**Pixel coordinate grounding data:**
++++

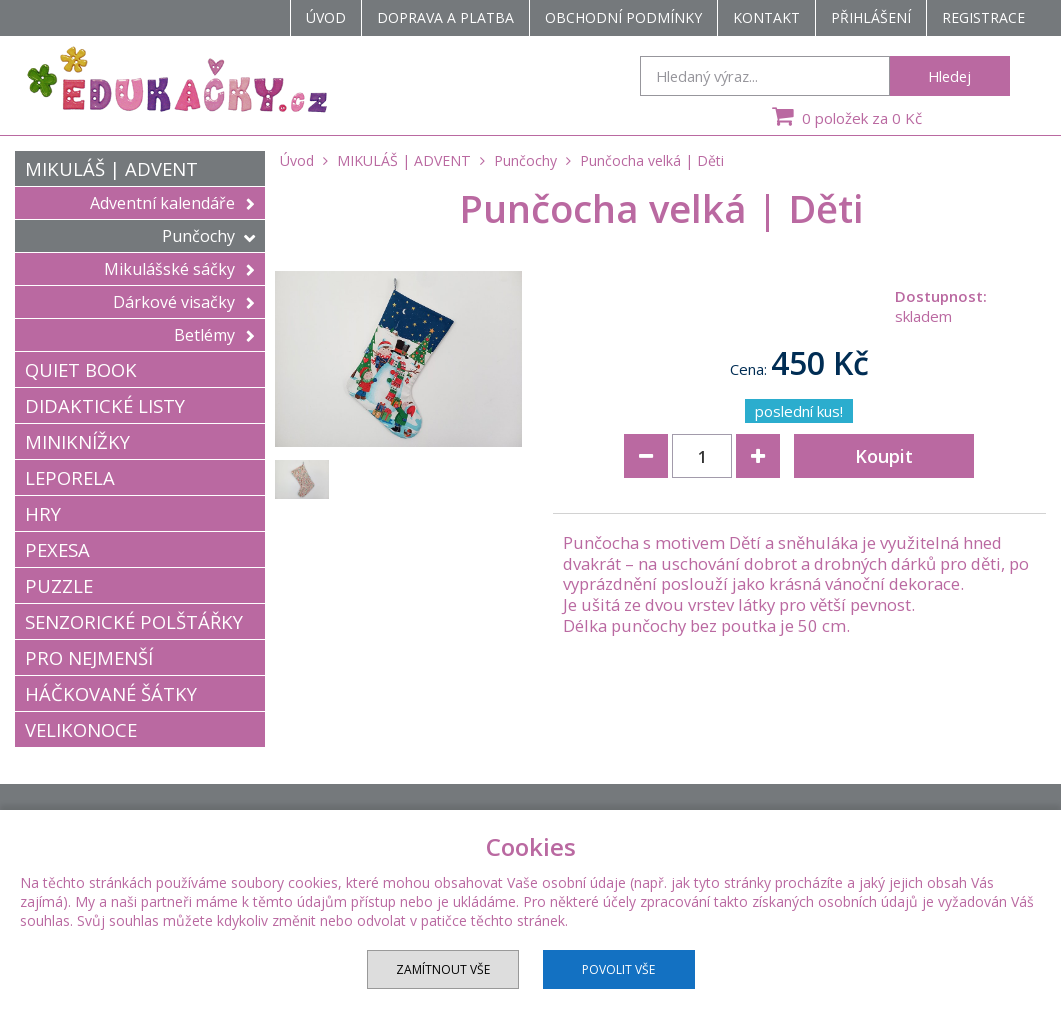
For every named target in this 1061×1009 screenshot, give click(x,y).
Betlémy (214, 335)
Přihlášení (871, 17)
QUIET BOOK (81, 369)
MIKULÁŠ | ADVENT (111, 168)
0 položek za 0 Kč (844, 116)
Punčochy (208, 236)
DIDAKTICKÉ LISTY (105, 405)
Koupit (884, 456)
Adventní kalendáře (172, 203)
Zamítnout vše (443, 969)
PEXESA (57, 549)
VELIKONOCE (81, 729)
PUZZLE (59, 585)
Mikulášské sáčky (179, 269)
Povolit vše (618, 969)
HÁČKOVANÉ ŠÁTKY (111, 693)
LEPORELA (70, 477)
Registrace (983, 17)
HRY (43, 513)
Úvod (326, 17)
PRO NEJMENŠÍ (89, 657)
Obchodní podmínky (623, 17)
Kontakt (766, 17)
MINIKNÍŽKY (77, 441)
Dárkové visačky (184, 302)
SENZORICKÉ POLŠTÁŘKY (134, 621)
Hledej (949, 76)
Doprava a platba (445, 17)
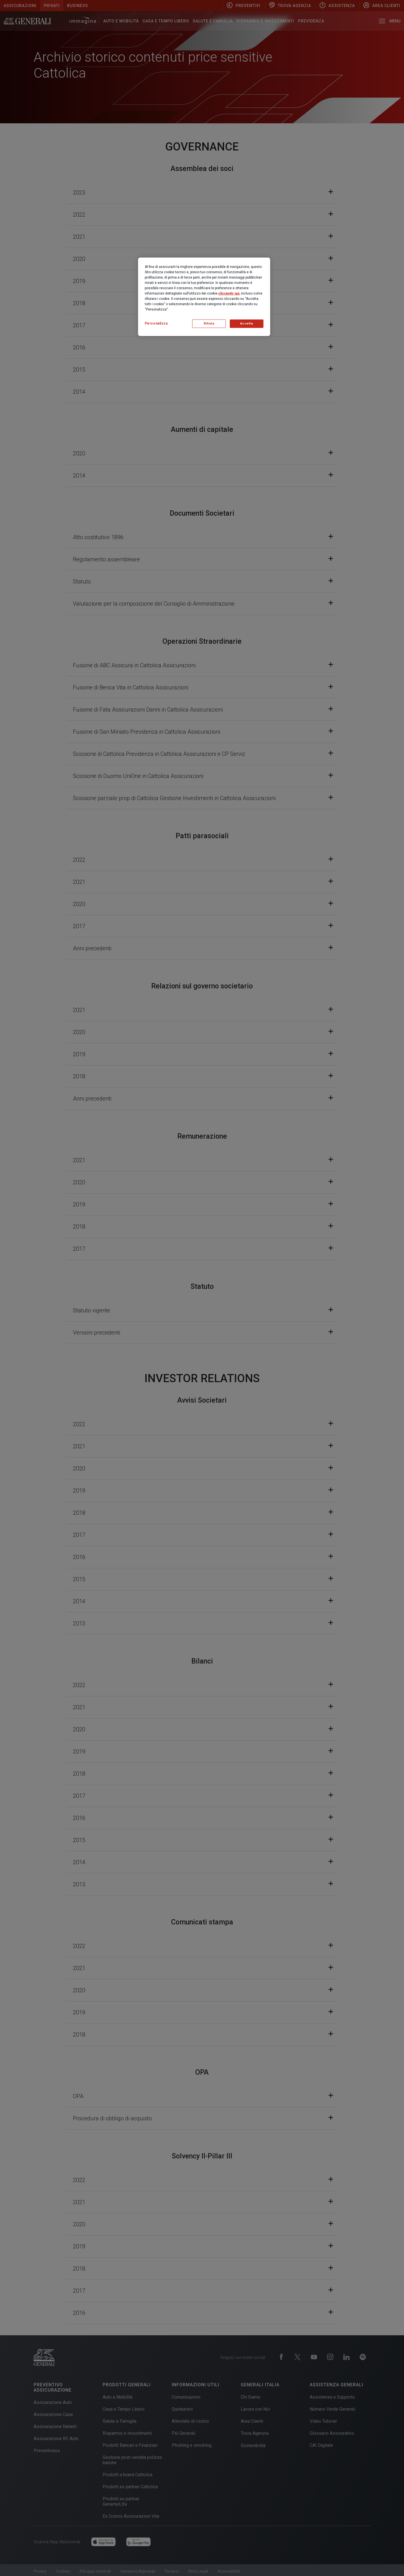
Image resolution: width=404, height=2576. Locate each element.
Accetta (246, 323)
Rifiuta (209, 323)
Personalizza (156, 323)
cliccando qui (228, 293)
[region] (204, 297)
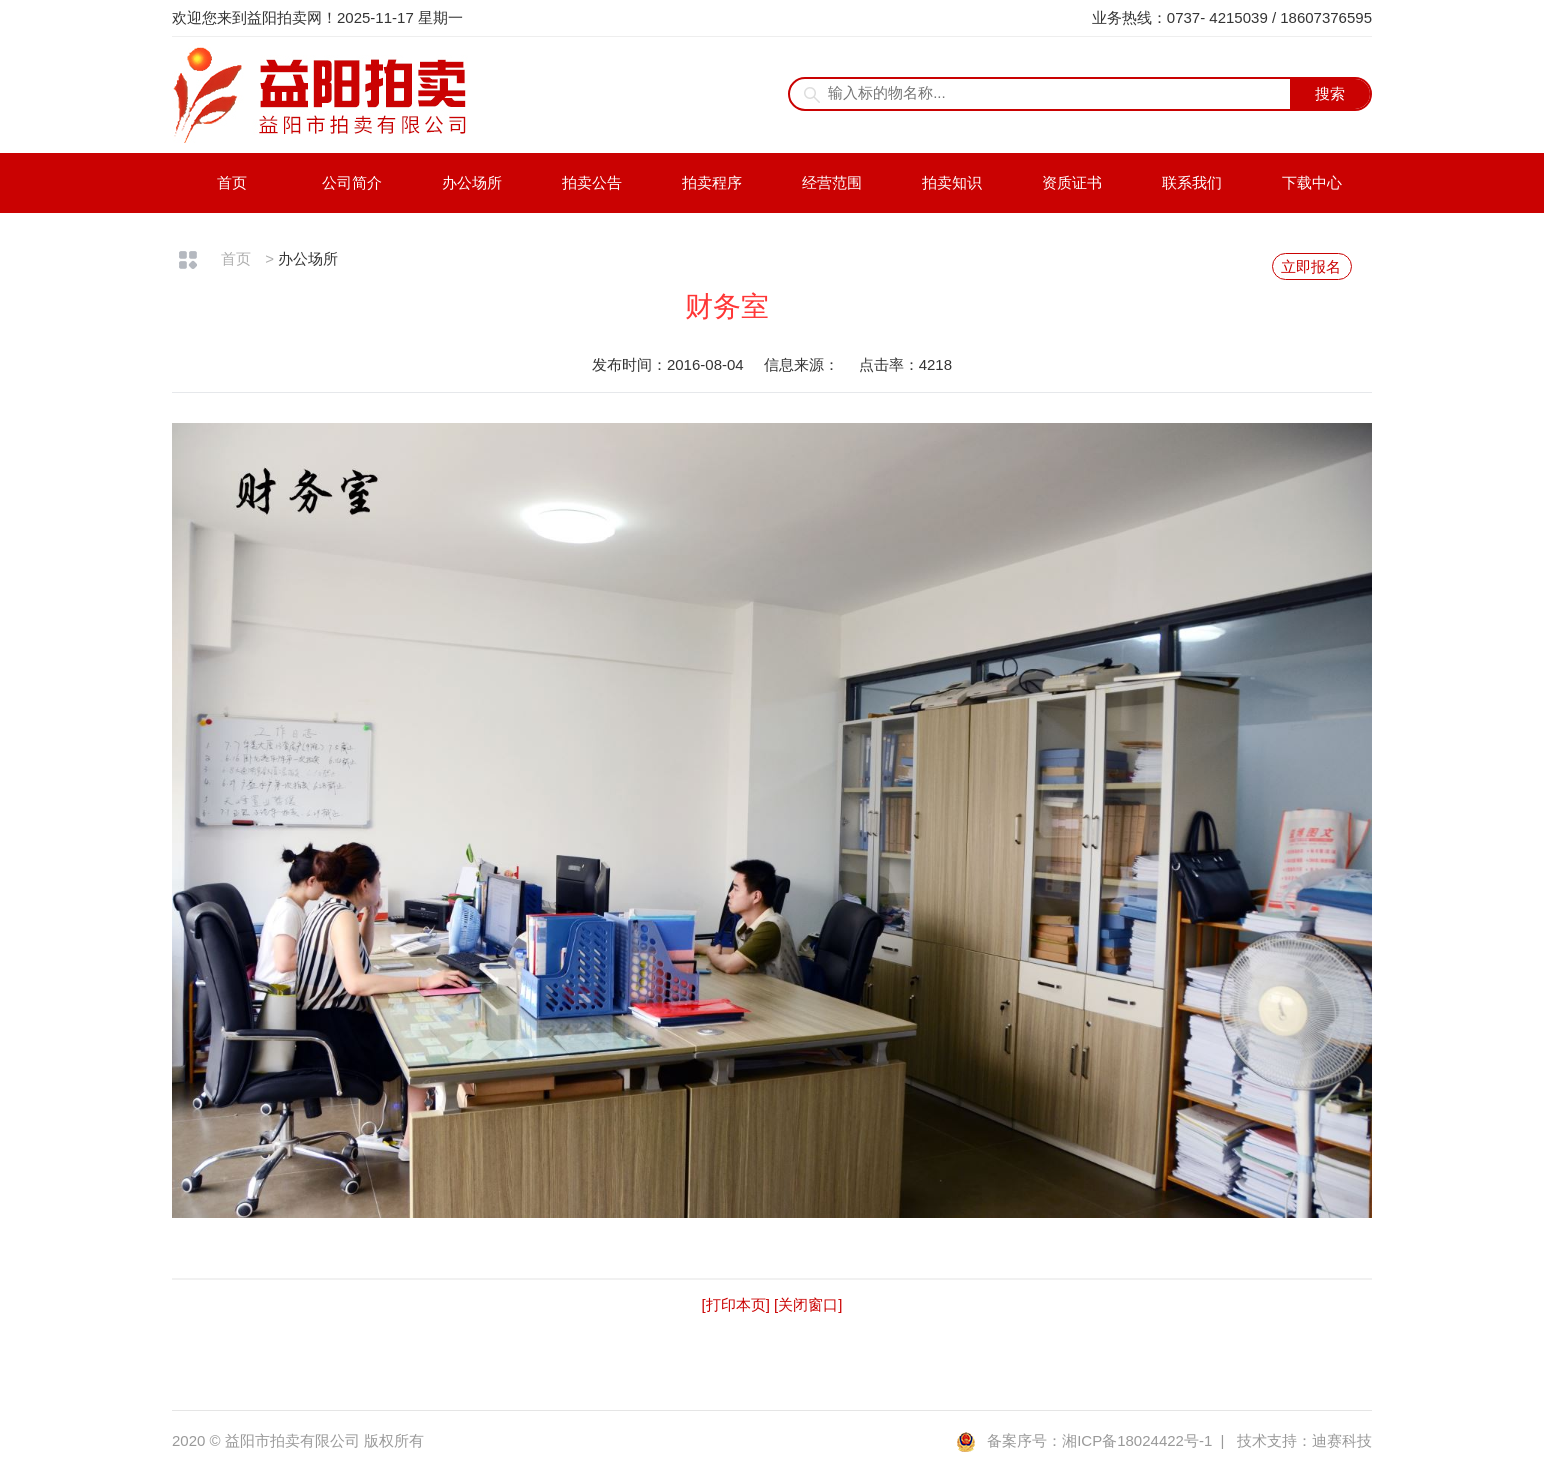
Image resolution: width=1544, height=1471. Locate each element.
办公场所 (472, 182)
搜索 (1330, 93)
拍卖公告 (592, 182)
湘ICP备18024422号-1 (1137, 1440)
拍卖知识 (952, 182)
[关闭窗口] (808, 1304)
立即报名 (1311, 266)
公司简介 (352, 182)
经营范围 (832, 182)
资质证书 (1072, 182)
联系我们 (1192, 182)
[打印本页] (736, 1304)
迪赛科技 (1342, 1440)
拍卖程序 (712, 182)
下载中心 (1312, 182)
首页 (232, 182)
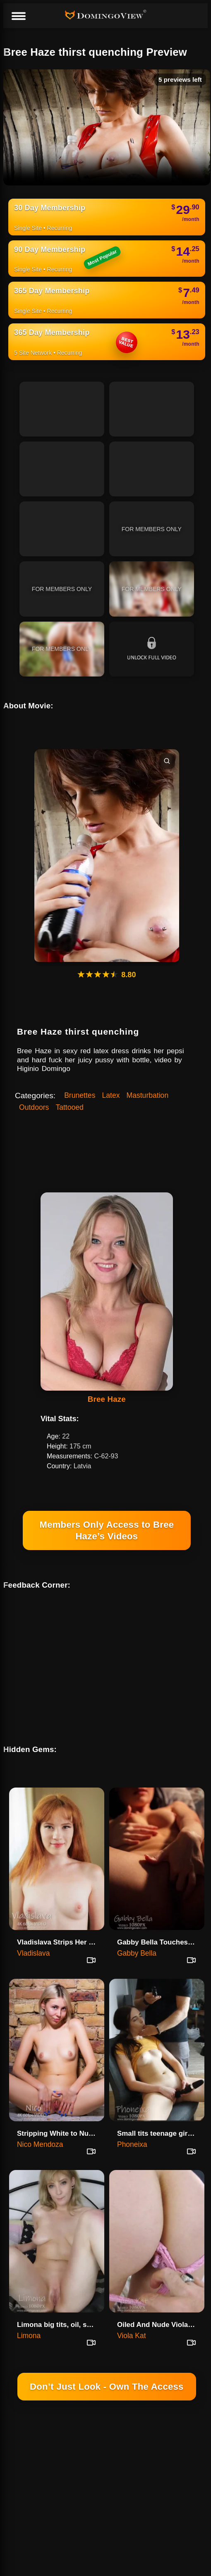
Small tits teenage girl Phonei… (159, 2112)
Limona (29, 2314)
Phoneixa (132, 2123)
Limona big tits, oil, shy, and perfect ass (59, 2304)
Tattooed (69, 1107)
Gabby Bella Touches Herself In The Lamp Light (159, 1921)
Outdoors (34, 1107)
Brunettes (79, 1095)
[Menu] (18, 16)
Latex (111, 1095)
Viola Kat (131, 2314)
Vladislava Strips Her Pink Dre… (59, 1921)
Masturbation (147, 1095)
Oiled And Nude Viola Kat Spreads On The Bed (159, 2304)
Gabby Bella (136, 1932)
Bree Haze (107, 1399)
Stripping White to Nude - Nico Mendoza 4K (59, 2112)
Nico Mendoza (40, 2123)
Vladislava (33, 1932)
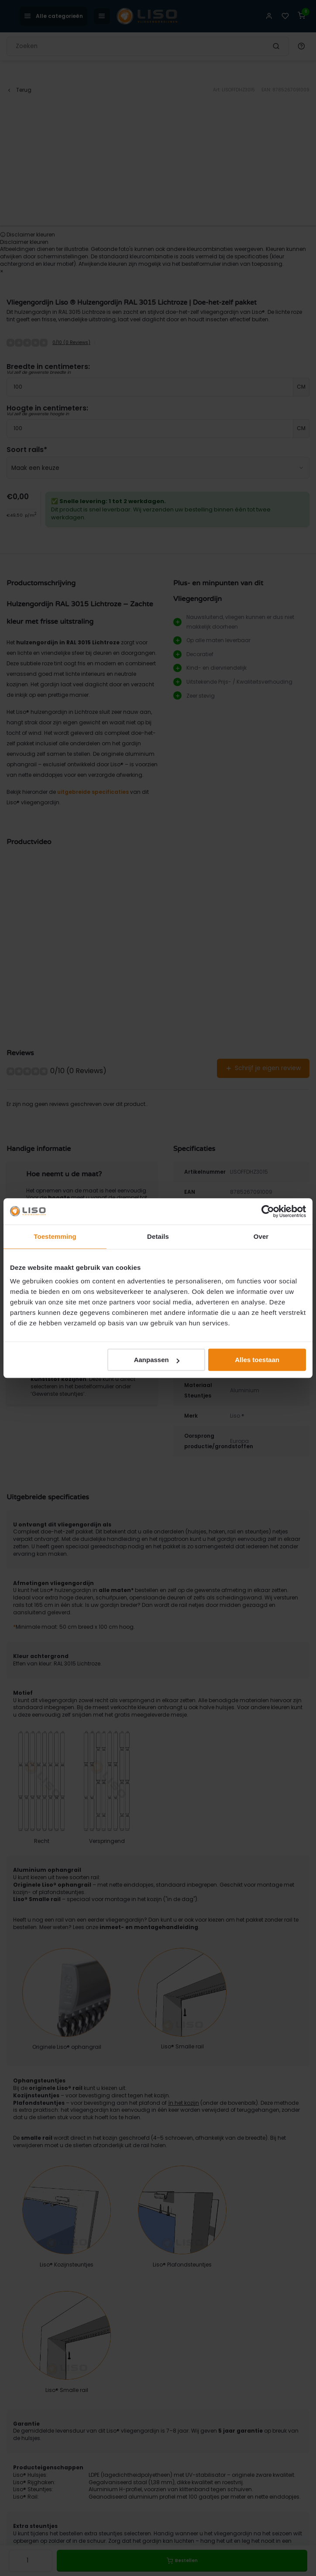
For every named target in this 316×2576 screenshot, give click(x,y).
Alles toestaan (257, 1359)
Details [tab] (158, 1236)
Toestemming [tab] (55, 1236)
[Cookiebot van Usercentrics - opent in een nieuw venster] (268, 1211)
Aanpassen (156, 1359)
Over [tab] (261, 1236)
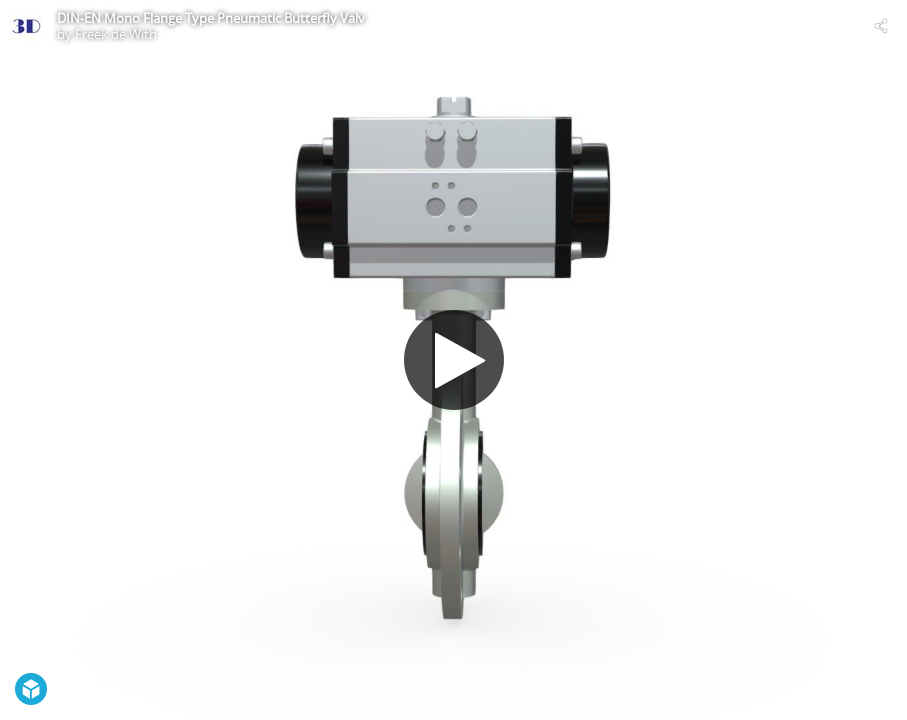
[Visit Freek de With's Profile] (26, 26)
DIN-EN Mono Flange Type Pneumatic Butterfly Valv (211, 18)
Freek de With (116, 34)
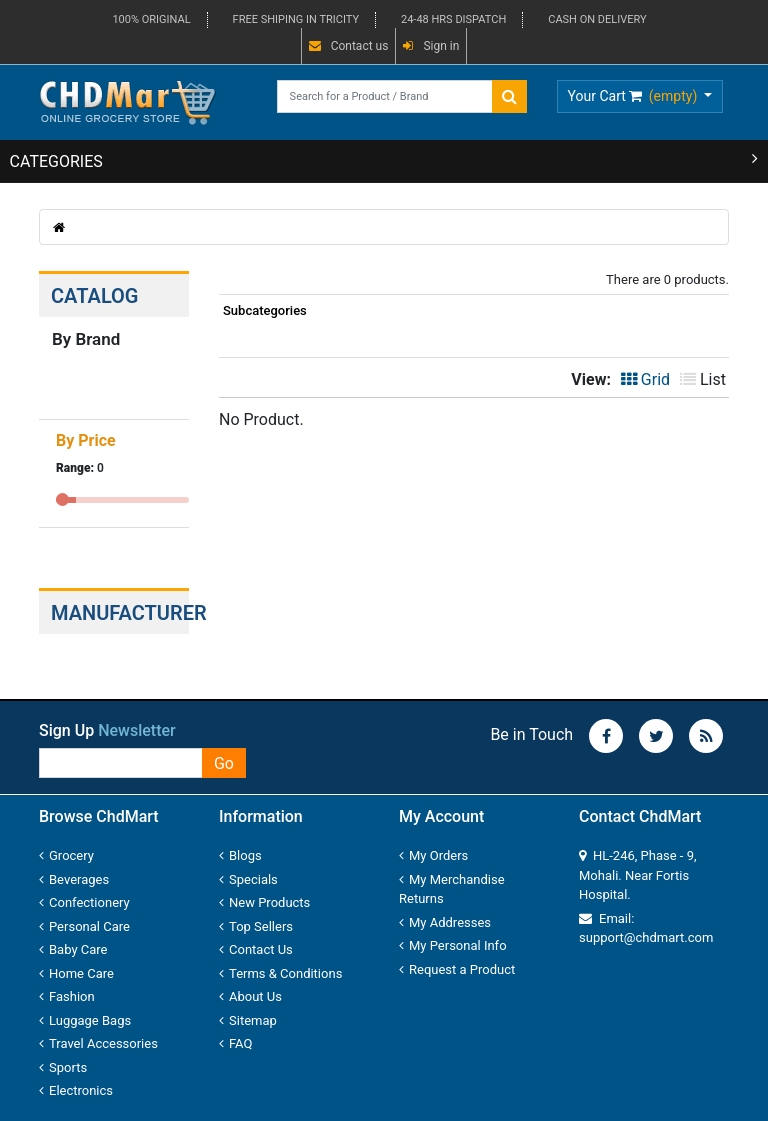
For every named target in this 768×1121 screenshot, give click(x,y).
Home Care (76, 973)
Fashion (67, 996)
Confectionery (84, 902)
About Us (250, 996)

++++

**Task:** Copy nothing past the line containing "Tattooed (69, 1107)": reproduce every line from the start of the records up to it, skipping pictures.

**Solved problem:**
For every named target in this 1061×1009 screenshot, give click(x,y).
Betlémy (214, 335)
Přihlášení (871, 17)
QUIET BOOK (81, 369)
MIKULÁŠ | ADVENT (111, 168)
0 položek za 0 Kč (844, 116)
Punčochy (208, 236)
DIDAKTICKÉ LISTY (105, 405)
Koupit (884, 456)
Adventní kalendáře (172, 203)
Zamítnout vše (443, 969)
PEXESA (57, 549)
VELIKONOCE (81, 729)
PUZZLE (59, 585)
Mikulášské sáčky (179, 269)
Povolit vše (618, 969)
HÁČKOVANÉ ŠÁTKY (111, 693)
LEPORELA (70, 477)
Registrace (983, 17)
HRY (43, 513)
Úvod (326, 17)
PRO NEJMENŠÍ (89, 657)
Obchodní podmínky (623, 17)
Kontakt (766, 17)
MINIKNÍŽKY (77, 441)
Dárkové visačky (184, 302)
SENZORICKÉ POLŠTÁŘKY (134, 621)
Hledej (949, 76)
Doprava a platba (445, 17)
Image resolution: width=404, height=2576. Locate each element.
Accetta (246, 323)
Rifiuta (209, 323)
Personalizza (156, 323)
cliccando qui (228, 293)
[region] (204, 297)
Image resolution: width=1544, height=1471. Locate each element.
办公场所 (472, 182)
搜索 (1330, 93)
拍卖公告 (592, 182)
湘ICP备18024422号-1 (1137, 1440)
拍卖知识 (952, 182)
[关闭窗口] (808, 1304)
立即报名 (1311, 266)
公司简介 (352, 182)
经营范围 (832, 182)
资质证书 (1072, 182)
联系我们 (1192, 182)
[打印本页] (736, 1304)
迪赛科技 (1342, 1440)
拍卖程序 (712, 182)
下载中心 (1312, 182)
首页 (232, 182)
Small tits teenage girl Phonei… (159, 2112)
Limona (29, 2314)
Phoneixa (132, 2123)
Limona big tits, oil, shy, and perfect ass (59, 2304)
Tattooed (69, 1107)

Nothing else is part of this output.